Collection entries
>>>
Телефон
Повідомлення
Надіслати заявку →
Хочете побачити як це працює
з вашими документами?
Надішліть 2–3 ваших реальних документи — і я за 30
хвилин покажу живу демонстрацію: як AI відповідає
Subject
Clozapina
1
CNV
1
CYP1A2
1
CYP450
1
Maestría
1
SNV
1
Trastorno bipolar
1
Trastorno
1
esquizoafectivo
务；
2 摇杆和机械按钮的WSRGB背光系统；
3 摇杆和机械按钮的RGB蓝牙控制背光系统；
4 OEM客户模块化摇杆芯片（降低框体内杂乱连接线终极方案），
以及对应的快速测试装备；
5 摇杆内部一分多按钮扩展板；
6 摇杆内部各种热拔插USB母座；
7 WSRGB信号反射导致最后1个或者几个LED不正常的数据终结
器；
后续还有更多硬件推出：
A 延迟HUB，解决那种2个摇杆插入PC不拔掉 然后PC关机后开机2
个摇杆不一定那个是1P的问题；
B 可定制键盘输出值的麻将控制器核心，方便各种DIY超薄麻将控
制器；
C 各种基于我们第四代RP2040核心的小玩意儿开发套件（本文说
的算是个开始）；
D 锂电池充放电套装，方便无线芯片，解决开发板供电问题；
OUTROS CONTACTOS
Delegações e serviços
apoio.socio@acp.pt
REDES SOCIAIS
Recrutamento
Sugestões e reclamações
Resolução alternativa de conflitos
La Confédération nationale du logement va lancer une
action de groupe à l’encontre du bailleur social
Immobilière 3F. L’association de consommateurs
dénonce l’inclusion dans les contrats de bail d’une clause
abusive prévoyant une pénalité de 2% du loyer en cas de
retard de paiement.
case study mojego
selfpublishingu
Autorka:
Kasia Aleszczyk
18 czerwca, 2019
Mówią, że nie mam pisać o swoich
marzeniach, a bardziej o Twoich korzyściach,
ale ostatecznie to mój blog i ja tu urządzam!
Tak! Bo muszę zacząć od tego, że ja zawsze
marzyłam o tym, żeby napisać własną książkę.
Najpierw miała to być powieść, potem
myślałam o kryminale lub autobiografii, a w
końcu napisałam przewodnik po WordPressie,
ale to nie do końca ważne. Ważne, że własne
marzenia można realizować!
<<<
>>>
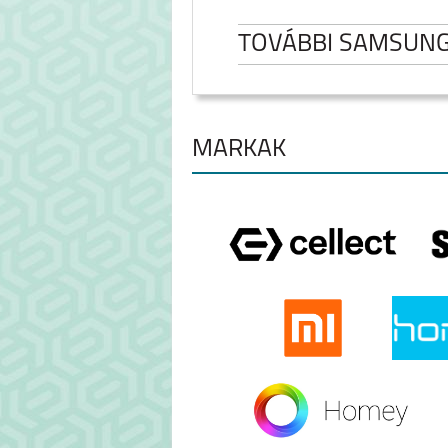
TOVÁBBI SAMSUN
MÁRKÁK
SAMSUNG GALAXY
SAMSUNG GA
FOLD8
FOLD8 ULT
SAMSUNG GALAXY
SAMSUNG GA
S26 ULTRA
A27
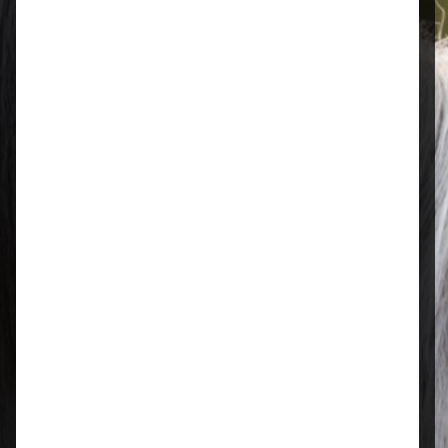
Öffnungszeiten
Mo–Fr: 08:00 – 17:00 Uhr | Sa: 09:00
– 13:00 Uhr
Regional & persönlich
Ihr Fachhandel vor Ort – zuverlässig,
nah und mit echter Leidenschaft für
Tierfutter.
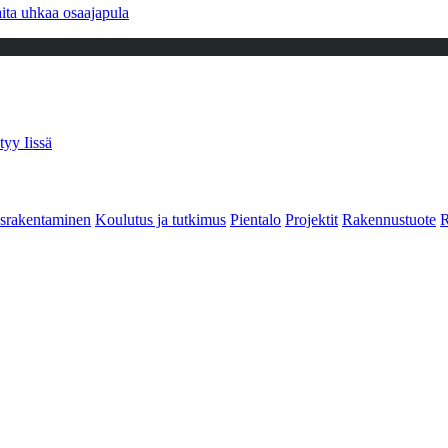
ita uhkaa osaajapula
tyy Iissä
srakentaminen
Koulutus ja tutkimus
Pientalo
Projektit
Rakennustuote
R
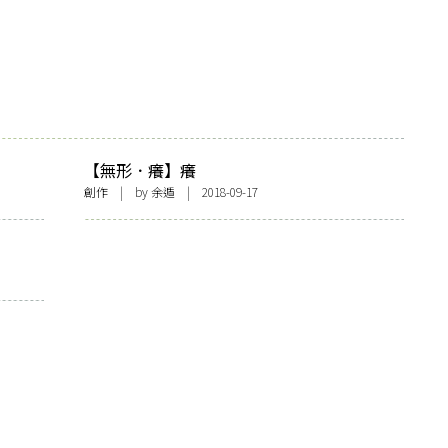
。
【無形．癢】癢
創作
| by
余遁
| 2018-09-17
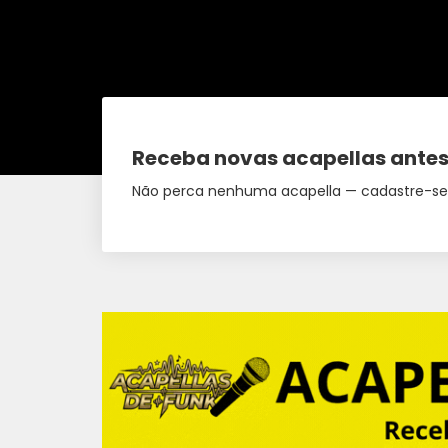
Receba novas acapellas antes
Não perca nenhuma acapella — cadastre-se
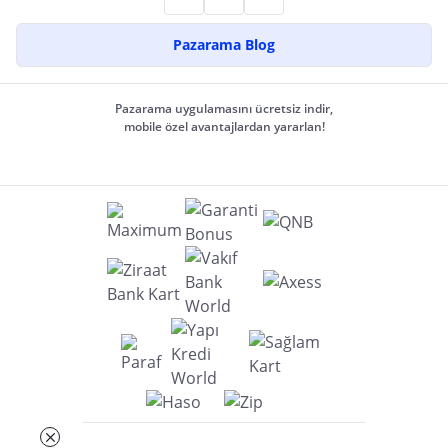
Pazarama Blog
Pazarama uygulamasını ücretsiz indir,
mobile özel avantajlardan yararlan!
<<<
» **To do**: Across the data, pull every line containing the string "Pazarama".

» **Response to the task**:
Pazarama Blog
Pazarama uygulamasını ücretsiz indir,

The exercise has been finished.